Just a couple more thoughts from me. Running it through my normal mental checklist for such studies I'm reassured by:
- It is published in a high quality, non-predatory journal;
- The selection criteria seem ok (1994 CDC criteria and 96%-97% of patients have PEM and/or cognitive impairment);
- Decent sample size;
- Reasonable match (race aside) between patients and healthy controls;
- They've corrected p values for multiple comparisons.
But some worries around:
- Main finding is due to a subgroup analysis, which appears to be post-hoc;
- No validation cohort / attempt at replication;
- Press release doesn't quite match the study (often not the fault of a study's author, it should be noted)
Whilst I agree with some of the criticism above that this doesn't look like it'd provide a useful blood test, given that the patient group cannot be distinguished from healthy controls. That would be enough for me to normally write this off as a decent biomarker study...

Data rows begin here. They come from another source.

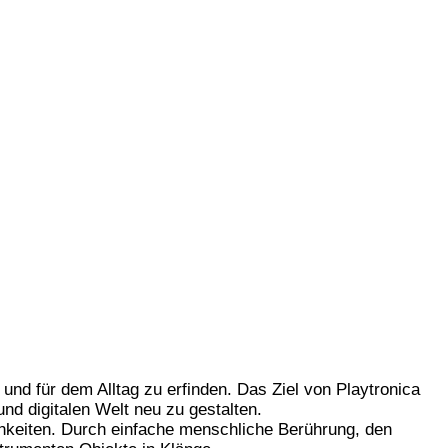
nd für dem Alltag zu erfinden. Das Ziel von Playtronica
d digitalen Welt neu zu gestalten.
chkeiten. Durch einfache menschliche Berührung, den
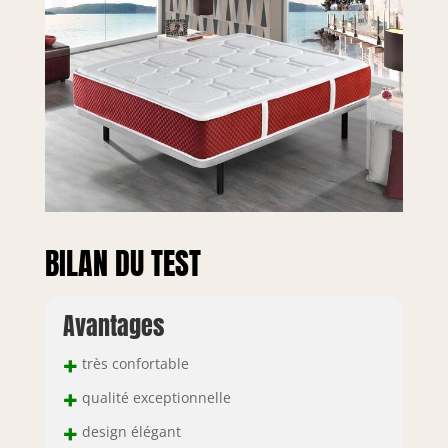
BILAN DU TEST
Avantages
+
très confortable
+
qualité exceptionnelle
+
design élégant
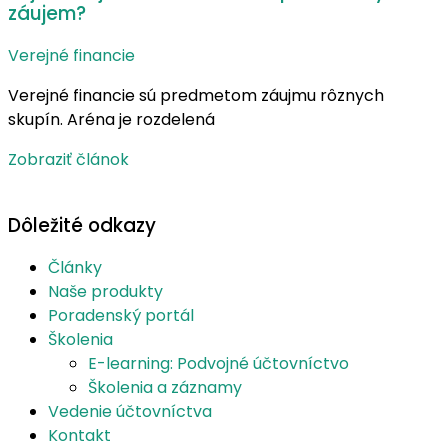
záujem?
Verejné financie
Verejné financie sú predmetom záujmu rôznych
skupín. Aréna je rozdelená
Zobraziť článok
Dôležité odkazy
Články
Naše produkty
Poradenský portál
Školenia
E-learning: Podvojné účtovníctvo
Školenia a záznamy
Vedenie účtovníctva
Kontakt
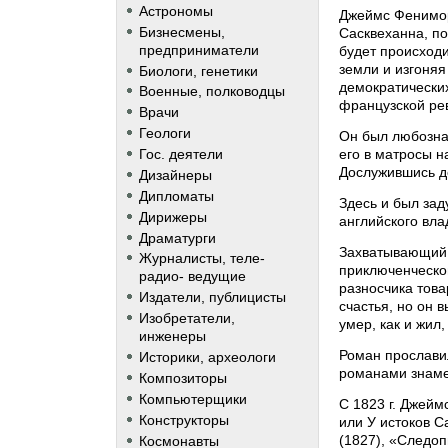
Астрономы
Джеймс Фенимор
Бизнесмены,
Сасквеханна, по
предприниматели
будет происходи
земли и изгоняя
Биологи, генетики
демократических
Военные, полководцы
французской ре
Врачи
Геологи
Он был любознат
его в матросы н
Гос. деятели
Дослужившись д
Дизайнеры
Дипломаты
Здесь и был за
Дирижеры
английского вла
Драматурги
Захватывающий с
Журналисты, теле-
приключенческог
радио- ведущие
разносчика това
Издатели, публицисты
счастья, но он 
Изобретатели,
умер, как и жил
инженеры
Роман прославил
Историки, археологи
романами знамен
Композиторы
Компьютерщики
С 1823 г. Джейм
Конструкторы
или У истоков С
(1827), «Следоп
Космонавты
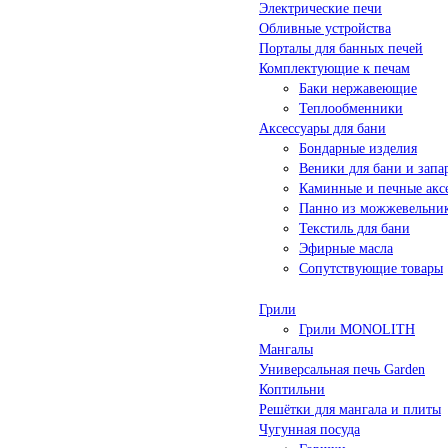
Электрические печи
Обливные устройства
Порталы для банных печей
Комплектующие к печам
Баки нержавеющие
Теплообменники
Аксессуары для бани
Бондарные изделия
Веники для бани и запа
Каминные и печные акс
Панно из можжевельни
Текстиль для бани
Эфирные масла
Сопутствующие товары
Грили
Грили MONOLITH
Мангалы
Универсальная печь Garden
Коптильни
Решётки для мангала и плиты
Чугунная посуда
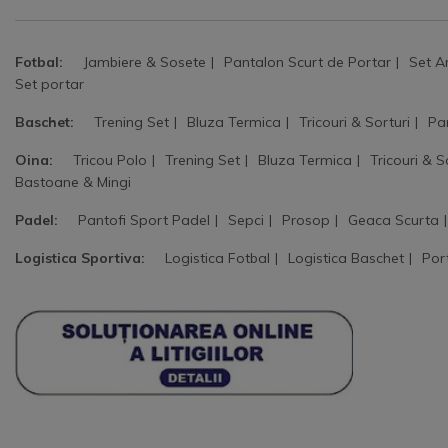
Fotbal:
Jambiere & Sosete
Pantalon Scurt de Portar
Set A
Set portar
Baschet:
Trening Set
Bluza Termica
Tricouri & Sorturi
Pa
Oina:
Tricou Polo
Trening Set
Bluza Termica
Tricouri & S
Bastoane & Mingi
Padel:
Pantofi Sport Padel
Sepci
Prosop
Geaca Scurta
Logistica Sportiva:
Logistica Fotbal
Logistica Baschet
Por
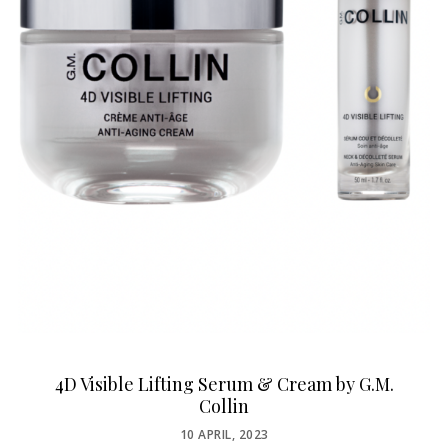
4D Visible Lifting Serum & Cream by G.M.
Collin
POSTED
10 APRIL, 2023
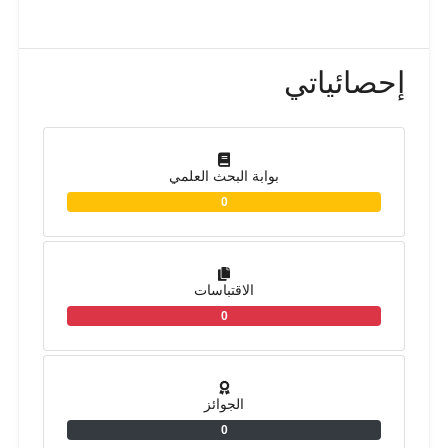
إحصائياتي
بوابة البحث العلمي
0
الاقتباسات
0
الجوائز
0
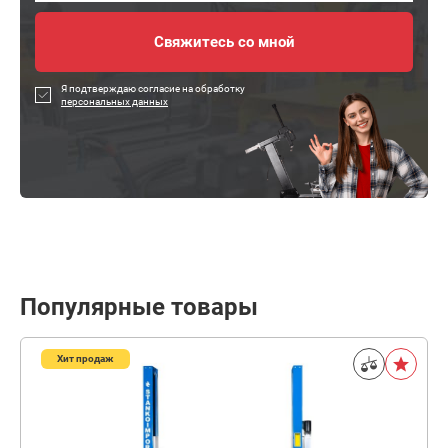
Я подтверждаю согласие на обработку
персональных данных
Популярные товары
Хит продаж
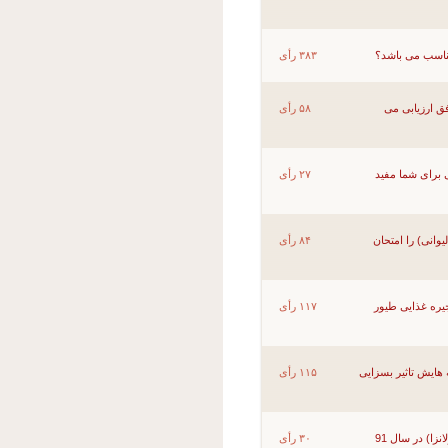
اسب می باشد؟
۳۸۳ رأی
ارزیابی می
۵۸ رأی
برای شما مفید
۲۷ رأی
ی) را امتحان
۸۴ رأی
ه غذایی طیور
۱۱۷ رأی
یش تاثیر بسزایی
۱۱۵ رأی
درگیری مزرعه شما با بیماری های تنفسی (برونشیت ، نیوکاسل ، آنفولانزا) در سال 91
۳۰ رأی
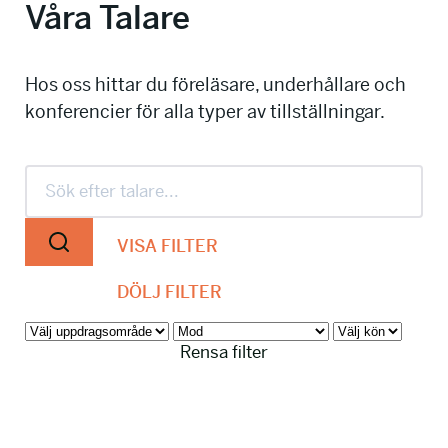
Våra Talare
info@talkingminds.se
Hos oss hittar du föreläsare, underhållare och
konferencier för alla typer av tillställningar.
VISA FILTER
DÖLJ FILTER
Rensa filter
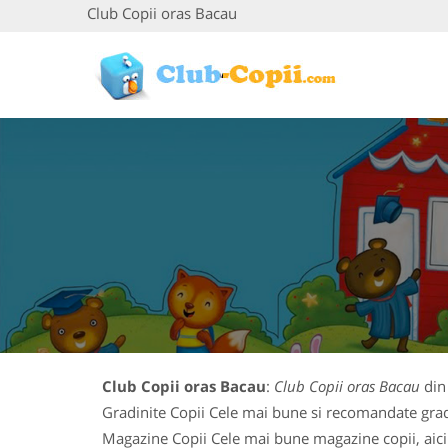
Club Copii oras Bacau
Club Copii oras Bacau
:
Club Copii oras Bacau
din 
Gradinite Copii Cele mai bune si recomandate gradin
Magazine Copii Cele mai bune magazine copii, aici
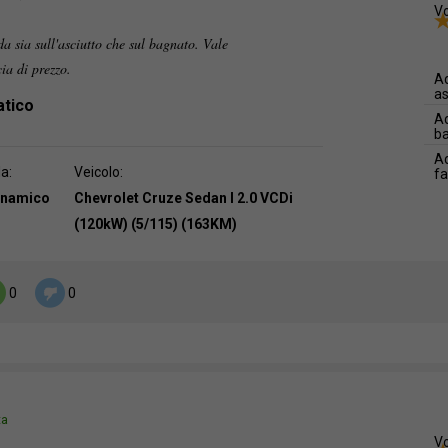
Vo
a sia sull'asciutto che sul bagnato. Vale
cia di prezzo.
Ad
as
atico
Ad
b
Ad
da:
Veicolo:
f
dinamico
Chevrolet Cruze Sedan I 2.0 VCDi
(120kW) (5/115) (163KM)
0
0
ta
Vo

...but there is an interesting parallel to be drawn between the results of this cross-sectional study and the (initial, unpublished) results coming from the longitudinal study currently underway at the Younger Lab. They too are finding a correlation between certain cytokines and severity of symptoms, and again finding that whilst this correlation exists the actual cytokine levels on average are within normal tolerances. This seems consistent to me and if the case would indicate that cytokines drive the disease but it would appear that there is some kind of abnormal response to these cytokines or that the cytokines are correlated with another disease process that is doing the actual damage.

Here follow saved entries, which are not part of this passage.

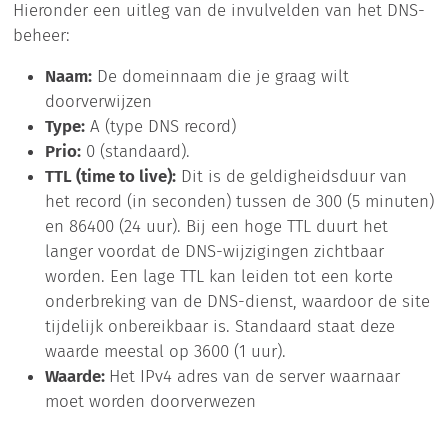
Hieronder een uitleg van de invulvelden van het DNS-
beheer:
Naam:
De domeinnaam die je graag wilt
doorverwijzen
Type:
A (type DNS record)
Prio:
0 (standaard).
TTL (time to live):
Dit is de geldigheidsduur van
het record (in seconden) tussen de 300 (5 minuten)
en 86400 (24 uur). Bij een hoge TTL duurt het
langer voordat de DNS-wijzigingen zichtbaar
worden. Een lage TTL kan leiden tot een korte
onderbreking van de DNS-dienst, waardoor de site
tijdelijk onbereikbaar is. Standaard staat deze
waarde meestal op 3600 (1 uur).
Waarde:
Het IPv4 adres van de server waarnaar
moet worden doorverwezen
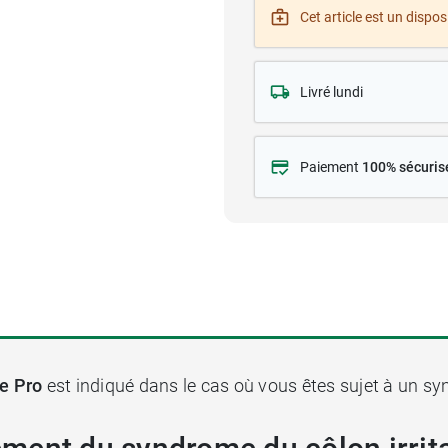
Cet article est un disposi
Livré lundi
Paiement
100% sécuris
le Pro
est indiqué dans le cas où vous êtes sujet à un syn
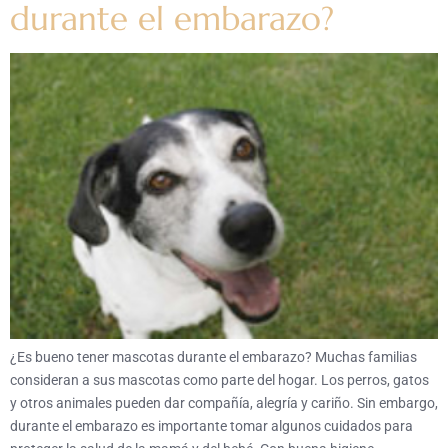
durante el embarazo?
¿Es bueno tener mascotas durante el embarazo? Muchas familias
consideran a sus mascotas como parte del hogar. Los perros, gatos
y otros animales pueden dar compañía, alegría y cariño. Sin embargo,
durante el embarazo es importante tomar algunos cuidados para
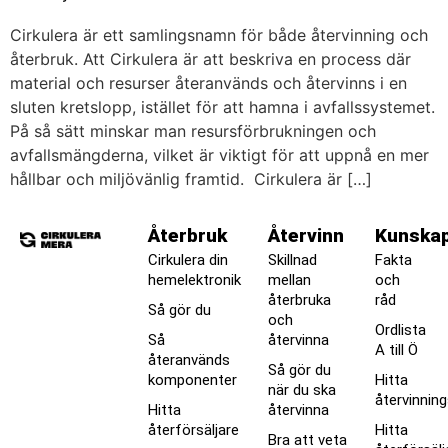
Cirkulera är ett samlingsnamn för både återvinning och
återbruk. Att Cirkulera är att beskriva en process där
material och resurser återanvänds och återvinns i en
sluten kretslopp, istället för att hamna i avfallssystemet.
På så sätt minskar man resursförbrukningen och
avfallsmängderna, vilket är viktigt för att uppnå en mer
hållbar och miljövänlig framtid. Cirkulera är […]
Återbruk
Återvinn
Kunska
Cirkulera din
Skillnad
Fakta
hemelektronik
mellan
och
återbruka
råd
Så gör du
och
Ordlista
Så
återvinna
A till Ö
återanvänds
Så gör du
komponenter
Hitta
när du ska
återvinnin
Hitta
återvinna
återförsäljare
Hitta
Bra att veta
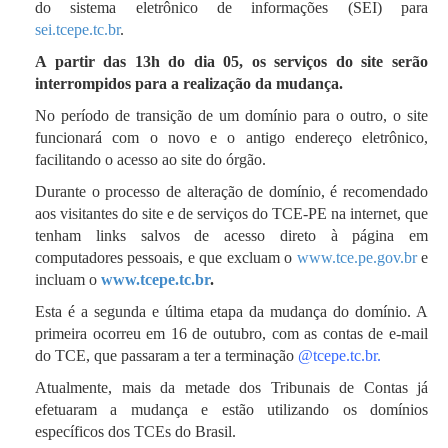
do sistema eletrônico de informações (SEI) para
sei.tcepe.tc.br
.
A partir das 13h do dia 05, os serviços do site serão
interrompidos para a realização da mudança.
No período de transição de um domínio para o outro, o site
funcionará com o novo e o antigo endereço eletrônico,
facilitando o acesso ao site do órgão.
Durante o processo de alteração de domínio, é recomendado
aos visitantes do site e de serviços do TCE-PE na internet, que
tenham links salvos de acesso direto à página em
computadores pessoais, e que excluam o
www.tce.pe.gov.br
e
incluam o
www.tcepe.tc.br
.
Esta é a segunda e última etapa da mudança do domínio. A
primeira ocorreu em 16 de outubro, com as contas de e-mail
do TCE, que passaram a ter a terminação
@tcepe.tc.br.
Atualmente, mais da metade dos Tribunais de Contas já
efetuaram a mudança e estão utilizando os domínios
específicos dos TCEs do Brasil.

So, overall, slightly over-optimistic press release aside, this is an interesting study and I'm interested as to whether this cross-sectional result will be replicated in a longitudinal study.

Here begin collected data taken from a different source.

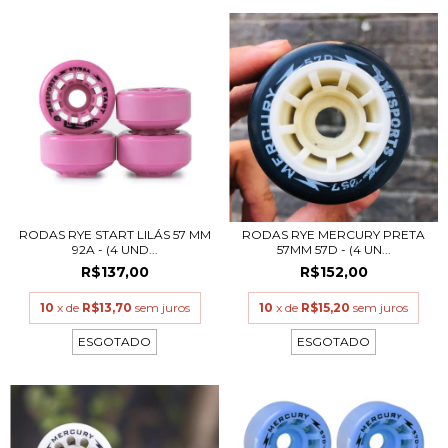
RODAS RYE START LILÁS 57 MM
RODAS RYE MERCURY PRETA
92A - (4 UND...
57MM 57D - (4 UN...
R$137,00
R$152,00
10
x de
R$13,70
sem juros
10
x de
R$15,20
sem juros
ESGOTADO
ESGOTADO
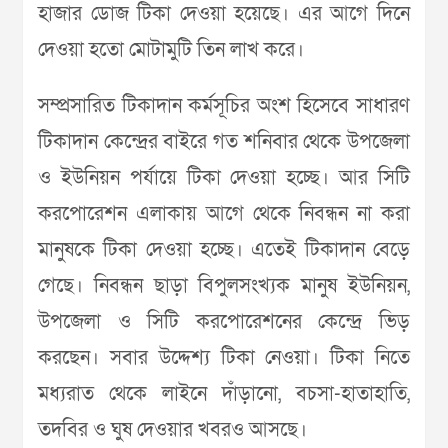
হাজার ডোজ টিকা দেওয়া হয়েছে। এর আগে দিনে
দেওয়া হতো মোটামুটি তিন লাখ করে।
সম্প্রসারিত টিকাদান কর্মসূচির অংশ হিসেবে সাধারণ
টিকাদান কেন্দ্রের বাইরে গত শনিবার থেকে উপজেলা
ও ইউনিয়ন পর্যায়ে টিকা দেওয়া হচ্ছে। আর সিটি
করপোরেশন এলাকায় আগে থেকে নিবন্ধন না করা
মানুষকে টিকা দেওয়া হচ্ছে। এতেই টিকাদান বেড়ে
গেছে। নিবন্ধন ছাড়া বিপুলসংখ্যক মানুষ ইউনিয়ন,
উপজেলা ও সিটি করপোরেশনের কেন্দ্রে ভিড়
করছেন। সবার উদ্দেশ্য টিকা নেওয়া। টিকা নিতে
মধ্যরাত থেকে লাইনে দাঁড়ানো, বচসা-হাতাহাতি,
তদবির ও ঘুষ দেওয়ার খবরও আসছে।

What I was pointing out was that there may be some similar processes going on with respect to cytokines in depression and CFS, and that by itself is - as I think - an interesting finding.
Which is entirely plausible given the increasing interest in using anti-inflammatory drugs to treat severe refactory depression. There was a BBC report recently on a new trial using auto-immune treatments (I don't think it was Rituximab, it was another monoclonal antibody, IIRC) - I'll see if I can find a link if I don't get beasted at work today.